Des cartes de vœux déjà écrites, découvertes par des Britanniques
Des cartes de vœux déjà écrites, découvertes par des Britanniques © Getty / Bashir Osman's Photography

On part en Grande-Bretagne ce matin, pour une drôle d'histoire de Noël...  Imaginez-vous un instant dans la peau d'une petite Britannique de 6 ans. Comme tous les sujets de Sa Gracieuse Majesté, vous pensez cadeaux, repas de Noël et, comme vous êtes indécrotablement british, vous pensez carte de vœux de Noël. C'est une tradition solidement établie au Royaume-Uni, bien plus qu'en France. Aux alentours de Noël, les librairies mais aussi les supermarchés vendent des milliers de cartes de vœux décorées de chatons-père Noël, de gentils elfes et de paysages enneigés.  Cette fois-ci, vos parents en ont achetés chez Tesco, l'équivalent de Monoprix, Leclerc ou Casino. Vous vous préparez à écrire à votre vieille tante ou votre voisine irascible. Et quelle n'est pas votre surprise de découvrir que l'une d'entre elles est déjà écrite... 

Comment ça déjà écrite ?

Quelqu'un a écrit en anglais et en lettre capitale.

Nous sommes des prisonniers étrangers de la prison de Qingpu de Shanghai. Nous travaillons contre notre volonté. Aidez-nous et prévenez les ONG de défense des droits humains.

Et le message se conclut par ces quelques mots : "Contactez Mr Peter Humphrey". Étonnée, vous passez la lettre à vos parents qui croient à une mauvaise blague, mais qui vérifient. Or il se trouve que le Peter Humphrey en question n'est pas un inconnu. Il s'agit d'un enquêteur privé qui, justement, a été retenu 9 mois, en 2014 dans cette prison de Shanghai. C'est lui qui a immédiatement été convaincu du sérieux de cet appel au secours et qui a prévenu le très sérieux Sunday Times de Londres.

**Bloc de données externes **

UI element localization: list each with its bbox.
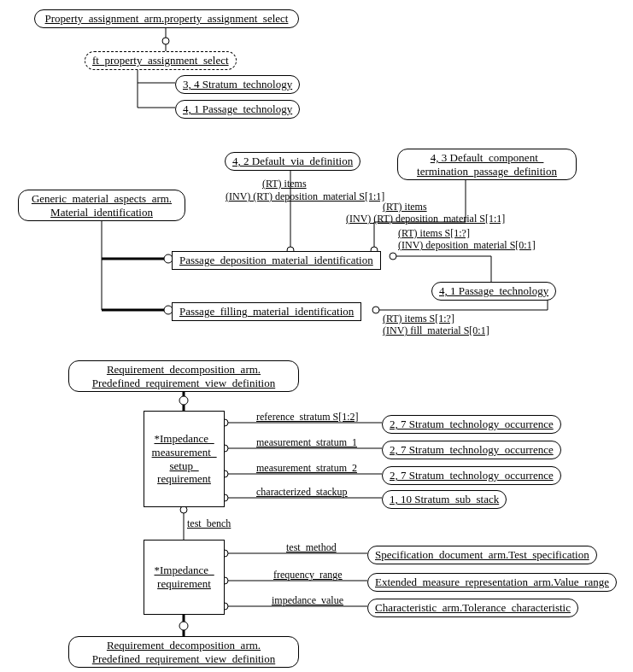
svg-point-43 (179, 622, 188, 630)
value-range: Extended_measure_representation_arm.Valu… (367, 573, 617, 592)
attr-test-bench: test_bench (187, 517, 231, 530)
label: 4, 2 Default_via_definition (232, 155, 353, 167)
lbl-inv-dep-1: (INV) (RT) deposition_material S[1:1] (226, 190, 384, 203)
label: Property_assignment_arm.property_assignm… (45, 12, 289, 25)
lbl-inv-dep-3: (INV) deposition_material S[0:1] (398, 239, 536, 252)
label: Passage_filling_material_identification (179, 305, 354, 318)
impedance-measurement-setup-requirement: *Impedance_ measurement_ setup_ requirem… (144, 411, 225, 507)
lbl-rt-items-2: (RT) items (383, 201, 427, 213)
lbl-rt-items-4: (RT) items S[1:?] (383, 313, 454, 325)
requirement-decomposition-bottom: Requirement_decomposition_arm. Predefine… (68, 636, 299, 668)
passage-technology-1: 4, 1 Passage_technology (175, 100, 300, 119)
l1: *Impedance_ (151, 432, 217, 446)
passage-deposition-material-identification: Passage_deposition_material_identificati… (172, 251, 381, 270)
l3: setup_ (151, 459, 217, 473)
label-line2: Predefined_requirement_view_definition (92, 652, 275, 665)
lbl-rt-items-3: (RT) items S[1:?] (398, 227, 470, 240)
l2: requirement (151, 577, 217, 591)
label-line1: Requirement_decomposition_arm. (107, 639, 261, 652)
generic-material-aspects: Generic_material_aspects_arm. Material_i… (18, 190, 185, 221)
impedance-requirement: *Impedance_ requirement (144, 540, 225, 615)
l1: *Impedance_ (151, 564, 217, 577)
lbl-inv-fill: (INV) fill_material S[0:1] (383, 324, 489, 337)
label-line2: termination_passage_definition (417, 165, 557, 178)
attr-reference-stratum: reference_stratum S[1:2] (256, 411, 359, 424)
stratum-tech-occ-2: 2, 7 Stratum_technology_occurrence (382, 441, 561, 459)
label: Generic_material_aspects_arm. Material_i… (32, 192, 172, 219)
l4: requirement (151, 472, 217, 486)
label: ft_property_assignment_select (92, 54, 229, 67)
label-line2: Predefined_requirement_view_definition (92, 377, 275, 389)
label-line1: Requirement_decomposition_arm. (107, 363, 261, 376)
lbl-inv-dep-2: (INV) (RT) deposition_material S[1:1] (346, 213, 505, 225)
attr-frequency-range: frequency_range (273, 569, 343, 581)
stratum-sub-stack: 1, 10 Stratum_sub_stack (382, 490, 507, 509)
attr-test-method: test_method (286, 541, 337, 554)
label: 3, 4 Stratum_technology (183, 78, 292, 91)
lbl-rt-items-1: (RT) items (262, 178, 307, 190)
stratum-tech-occ-1: 2, 7 Stratum_technology_occurrence (382, 415, 561, 434)
default-component-termination: 4, 3 Default_component_ termination_pass… (397, 149, 577, 180)
stratum-tech-occ-3: 2, 7 Stratum_technology_occurrence (382, 466, 561, 485)
svg-point-14 (390, 253, 396, 260)
svg-point-24 (179, 396, 188, 405)
label: 4, 1 Passage_technology (439, 284, 548, 297)
tolerance-characteristic: Characteristic_arm.Tolerance_characteris… (367, 599, 578, 617)
ft-property-assignment-select: ft_property_assignment_select (85, 51, 237, 70)
property-assignment-select: Property_assignment_arm.property_assignm… (34, 9, 299, 28)
attr-characterized-stackup: characterized_stackup (256, 486, 348, 499)
passage-technology-2: 4, 1 Passage_technology (431, 282, 556, 301)
default-via-definition: 4, 2 Default_via_definition (225, 152, 360, 171)
label-line1: 4, 3 Default_component_ (431, 151, 544, 164)
stratum-technology: 3, 4 Stratum_technology (175, 75, 300, 94)
passage-filling-material-identification: Passage_filling_material_identification (172, 302, 361, 321)
label: 4, 1 Passage_technology (183, 102, 292, 115)
test-specification: Specification_document_arm.Test_specific… (367, 546, 597, 564)
svg-point-22 (372, 307, 379, 313)
label: Passage_deposition_material_identificati… (179, 254, 373, 266)
svg-point-35 (180, 506, 187, 513)
l2: measurement_ (151, 446, 217, 459)
attr-measurement-stratum-2: measurement_stratum_2 (256, 462, 357, 475)
attr-impedance-value: impedance_value (272, 594, 343, 607)
attr-measurement-stratum-1: measurement_stratum_1 (256, 436, 357, 449)
svg-point-1 (162, 38, 169, 44)
requirement-decomposition-top: Requirement_decomposition_arm. Predefine… (68, 360, 299, 392)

Comment a réagi le supermarché où ont été achetés ces cartes ?

Très mal et surtout, immédiatement. Aussitôt l'article paru, c'était hier, les responsables de Tesco ont immédiatement retiré toutes les cartes produites par ce fournisseur chinois des rayons et exigé la suspension des livraisons et de la production. Ils ont aussi publié un communiqué : "Tesco abhorre l'utilisation du travail forcé des prisonniers" et ajoute que le fournisseur en question a fait l'objet, "pas plus tard que le mois dernier, d'une enquête en règle qui n'a rien permis de soupçonner". Quant à Peter Humphrey, il a pu contacter sur place d'anciens prisonniers de cette prison qui lui ont confirmé avoir effectivement choisi les images – les fameux chatons père-Noël – et les avoir empaqueté pour Tesco et d'autres depuis au moins deux ans.

Ce n'est pas la 1ère fois que ça arrive !

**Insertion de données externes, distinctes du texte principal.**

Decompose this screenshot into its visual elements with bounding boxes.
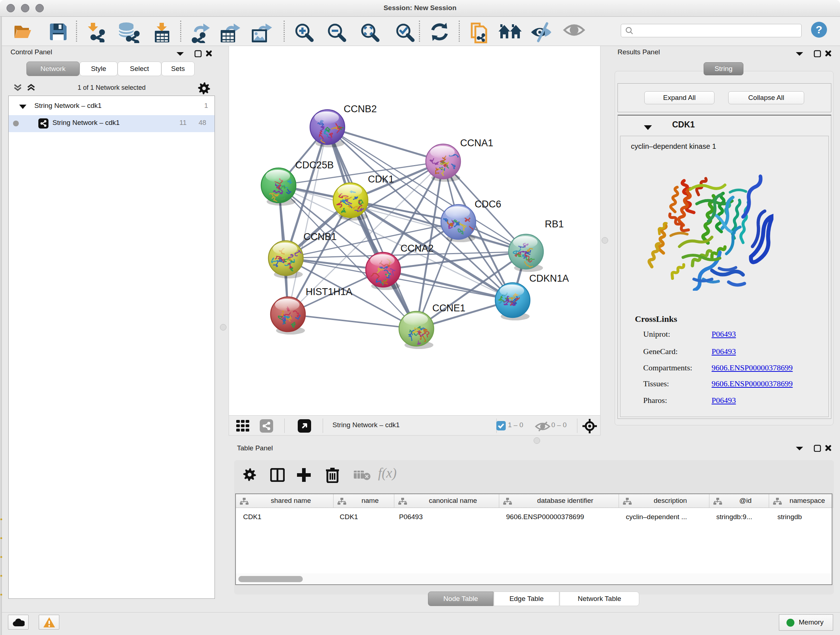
svg-text:RB1: RB1 xyxy=(545,219,564,230)
svg-text:CCNA2: CCNA2 xyxy=(401,243,434,254)
svg-text:CDC6: CDC6 xyxy=(475,199,501,210)
svg-text:CCNB1: CCNB1 xyxy=(303,231,337,242)
svg-text:CCNE1: CCNE1 xyxy=(432,302,466,314)
svg-text:HIST1H1A: HIST1H1A xyxy=(306,287,352,297)
svg-text:CCNA1: CCNA1 xyxy=(460,138,493,149)
svg-text:CDKN1A: CDKN1A xyxy=(529,273,569,284)
svg-text:CDC25B: CDC25B xyxy=(295,160,334,171)
svg-text:?: ? xyxy=(816,24,822,35)
svg-text:CDK1: CDK1 xyxy=(368,174,394,185)
svg-text:CCNB2: CCNB2 xyxy=(344,103,377,114)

En 2017 déjà, une de ces cartes de Noël venues de Chine avait déjà été découverte dans le comté d'Essex. Cette fois-ci le message de SOS était écrit en chinois : "Je vous souhaite chance et bonheur. Prison de Guangzhou. District n°6".  En 2014, en Irlande du Nord cette fois, c'est une note découverte dans des pantalons expliquant que des prisonniers avaient confectionné ce vêtement : "15 heures de travail par jour et la nourriture que l'on ne donnerait pas à des chiens", ajoutait le mot. Et je pourrais presque multiplier les exemples à l'infini. Et comment pourrait-il en être autrement – là ce sont les ONG spécialisées qui parlent – lorsqu'au bout de la chaîne, dans les supermarchés britanniques, la dizaine de cartes se vend pour moins de 2 euros.